At my husband’s school, cell phones have been banned for several years. You may bring it to school but it must be turned off. If you are caught fiddling with the phone, for any reason, it is confiscated, taken to the principal’s office and returned to the parent, not the student, after the parent is lectured, again, as to why the ban is in place. If a parent and student refuse to follow this policy, the phone can be taken away for the entire year. This happened to one student last year and, since the policy is strictly enforced, there are few problems with cell phones in his school.
When you have a cell phone, everything else waits while you answer that precious call. I have been in numerous places where someone on a cell phone made me wait because they just had to tell the caller about Aunt Cindy’s colonoscopy or how funny Grandma was at little Johnny’s birthday party.
Many schools in states across the country have similar bans, though some allow the phones on school property but they must be turned off. New York City, however, felt that the phones were a big enough problem that an complete ban was warranted.
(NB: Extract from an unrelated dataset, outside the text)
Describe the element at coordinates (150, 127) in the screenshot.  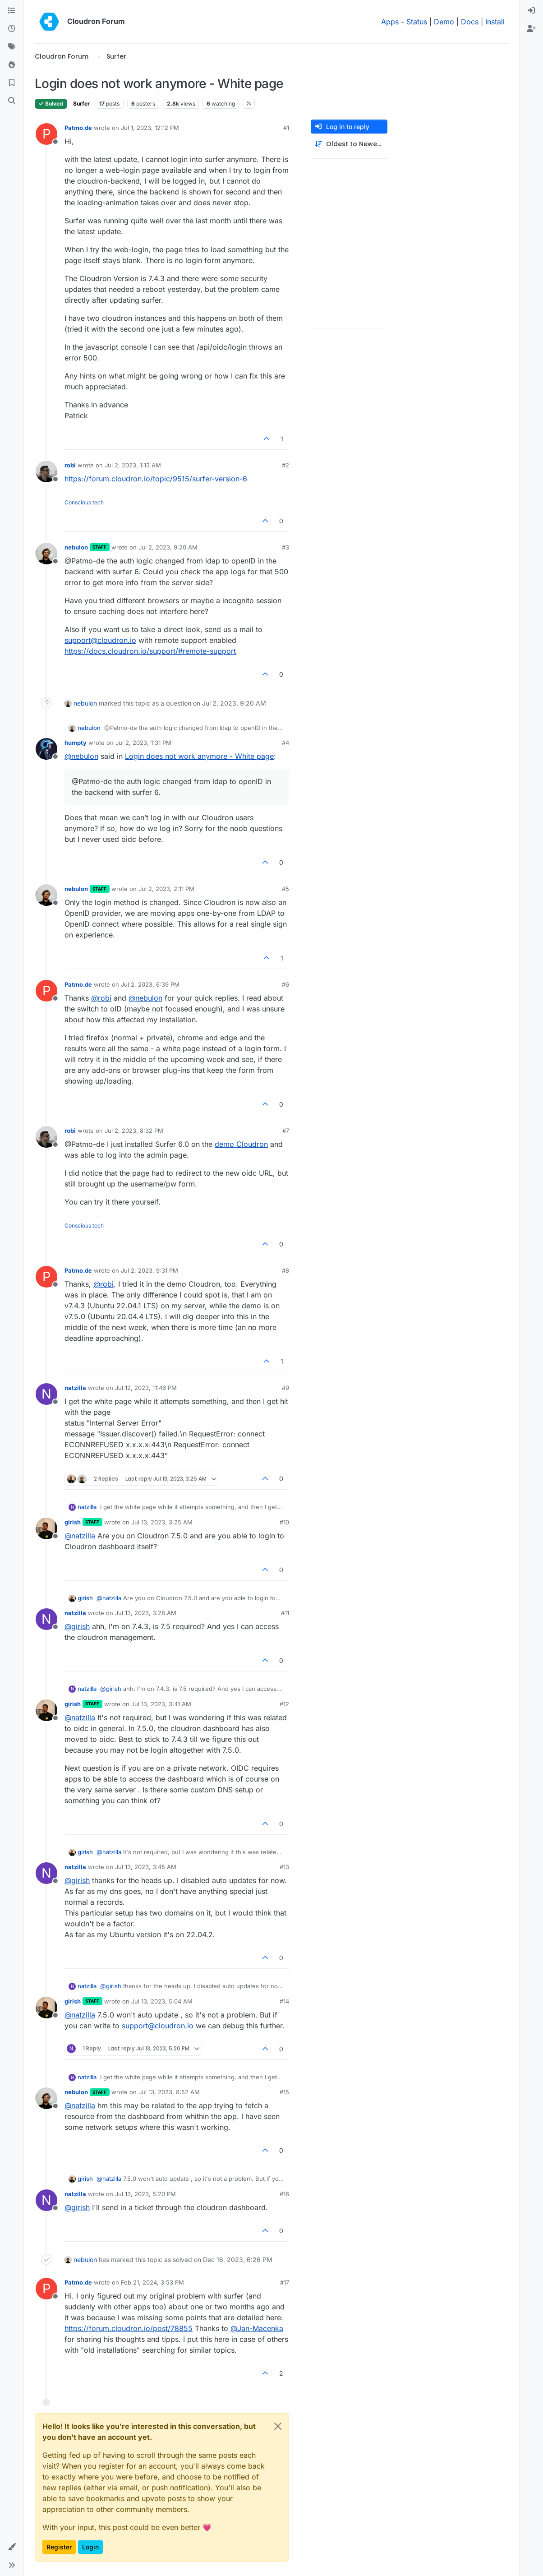
I see `Jul 1, 2023, 12:12 PM` at that location.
Still, they are open to discussion and the school board is encouraging debate before the final policy is put into place.
The problem is that the children that are screaming that they would never allow this to happen in their school forget that they will, most likely, be subject to this very rule when they get a job and have to live in the real world. They act, and are, spoiled children who want their way, believing that it is a God-given right to use a cell phone whenever and wherever they want. If students want to be treated like adults, then they should begin acting like adults.
Students should have a distractive-free education. School officials are there to enforce this policy. This means no blaring music from an mp3 player, no cell phones ringing in class, no text messages interrupting class time, and no video games, of any kind, in the classroom. It also means that any other kind of disruptive behavior should be banned as well and the student removed from the classroom so that others can get back to the business of learning.
If you allow all the disruptions of life to enter the school, then schools become a chaotic place where it is impossible to teach anyone anything. Students need to be taught that certain things simply are not appropriate to the learning process. Yelling in class, playing an mp3 player so everyone can hear it, talking on cell phones, text messaging, swearing at teachers, fighting, etc., have no place in a school. Without limiting some freedoms, schools cannot teach students and the United States will fall even further behind other countries than they already are.
School is there to prepare you for either college or a job. If you such little respect for yourself or others that you cannot possibly live without a cell phone or mp3 player for a few hours, then, please, don’t come to school. There are children there who genuinely want to learn and do not take pleasure in being distracted everywhere they turn during the school day.